Scallop dredger leaving Stornoway harbour


There were also more salmon farms installed in the mouth of Loch Erisort than in previous years. Following the disclosure last week of those fish farms around Scotland that shoot seals to protect fish (rather than using more benign methods, such as tensioned nets), we were pleased to see that no seals were shot in Loch Erisort.
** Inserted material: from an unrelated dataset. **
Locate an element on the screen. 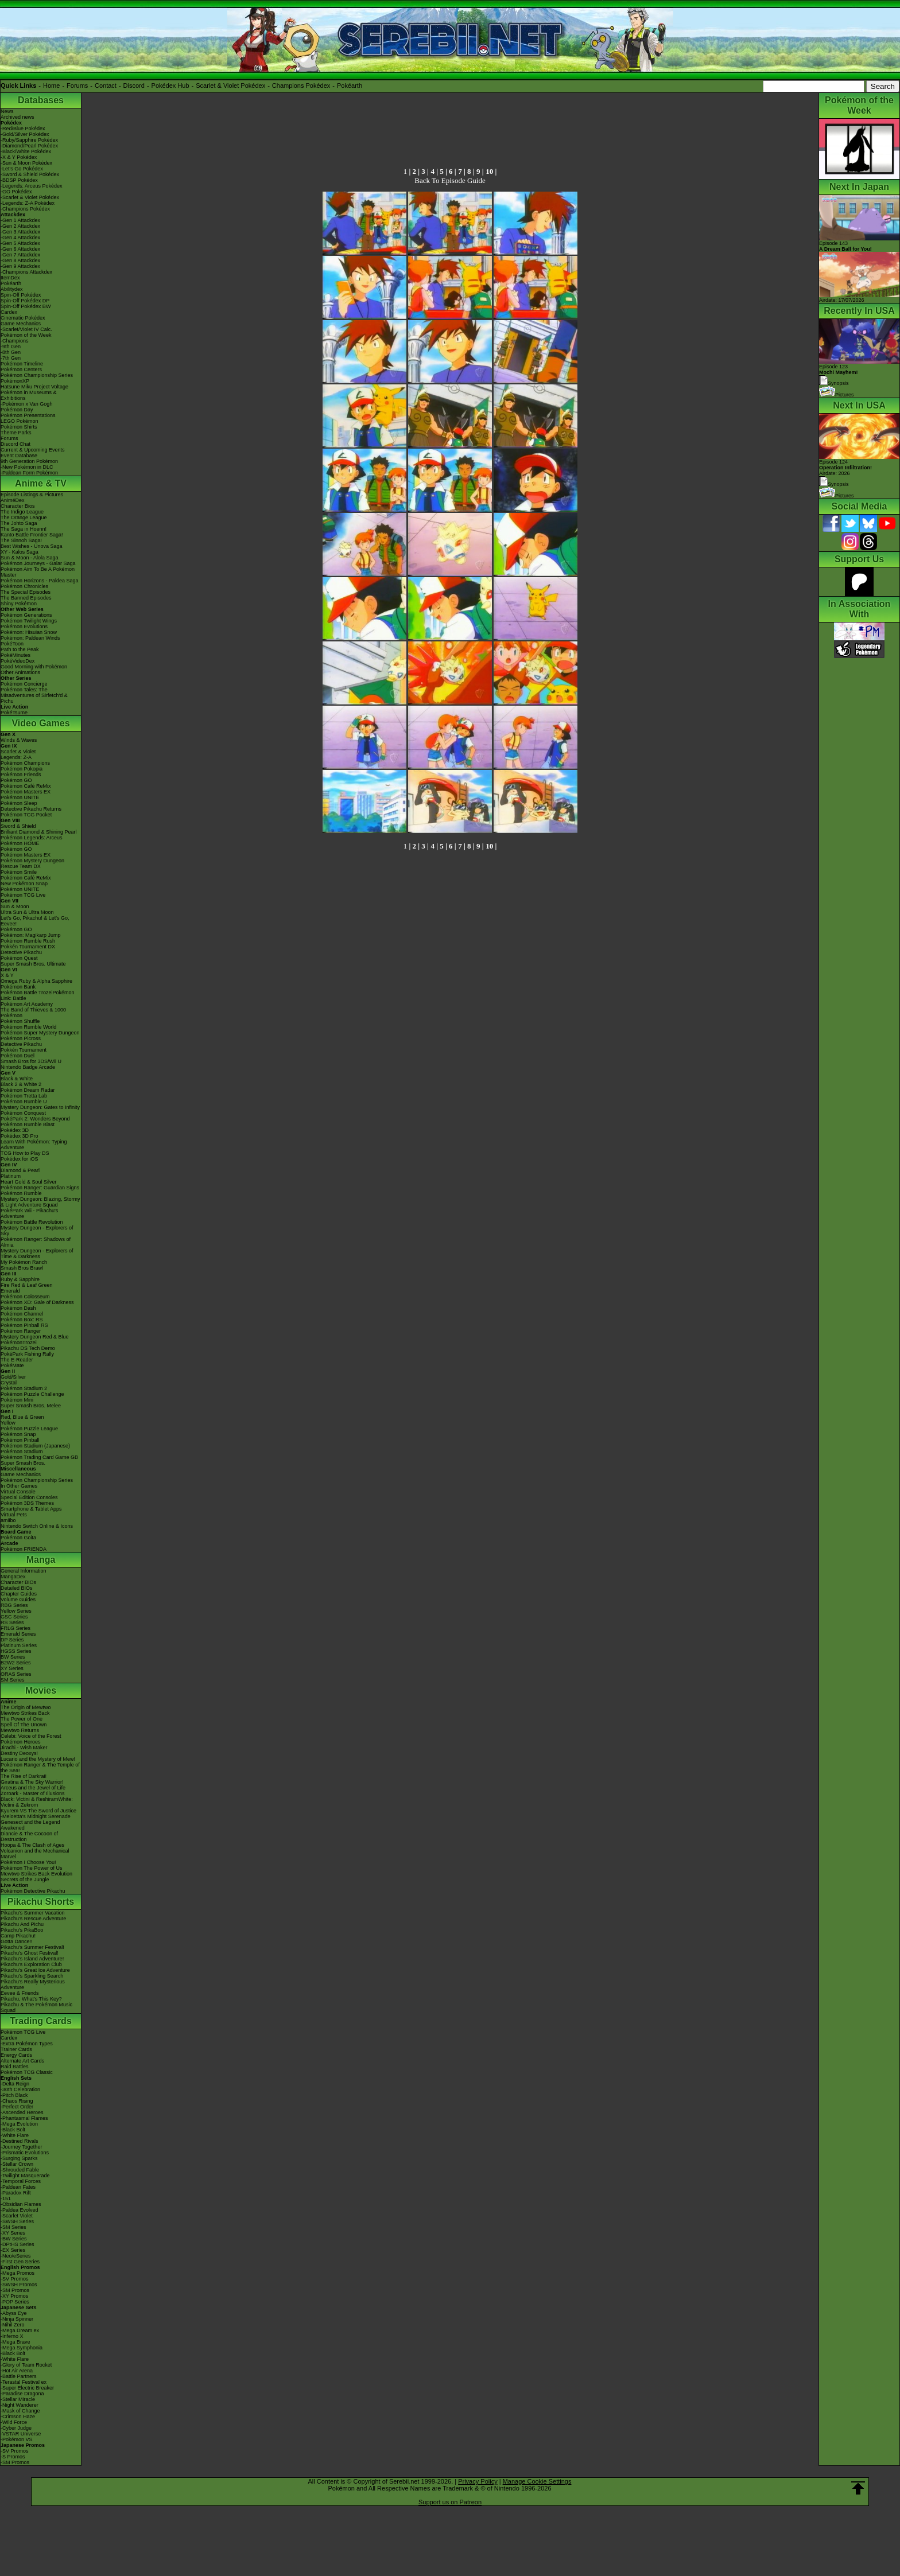 Image resolution: width=900 pixels, height=2576 pixels. -Gen 5 Attackdex is located at coordinates (20, 243).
No doubt the seals we saw were relieved about this too.


Salmon farm in Loch Erisort

Our surveys are conducted to document how important this habitat is, for Lucky and for those other Risso’s who were with her and who are familiar to us, as well as for harbour porpoises and other species – and to make sure it gets the protection it deserves.

Although the acoustic PODs that we have been deploying since 2010 have detected porpoises all year round, we have worked with Edinburgh Napier University to show that porpoises come to Loch Erisort more in the night-time than during the day, and that there are two distinct peaks in their visits that coincide with the herring runs in June and around Christmas.


After many, many years of gathering science, responding to consultations and lobbying governments, we expect a public consultation for UK harbour porpoise Special Areas of Conservation (SAC) and Scottish Marine Protected Areas (MPAs: to include minke whales and here – off Lewis – for Risso’s dolphins) to open shortly.

Were these MPAs to be designated they would also benefit the other marine life around here if they are well managed. For example, we have also been lucky enough to see soaring sea eagles on most of our surveys and an otter feeding on a small crab. Buck, my dog, also sadly discovered a dead otter on our local beach.


Otter feeding in Loch Erisort

Dead otter on Holm beach


Each year we visit Lewis some individuals are familiar – like Lucky, whilst other things change. What will change from this year to next when we return? Will the proposed North East Lewis Risso’s dolphin MPA and a Minch harbour porpoise SAC be designated here? This would be a great result for the Risso’s dolphins, porpoises, for the other marine species and habitats, as well as for those who live locally or visit and rely upon and love a healthy marine environment – and it would be a great result for us too!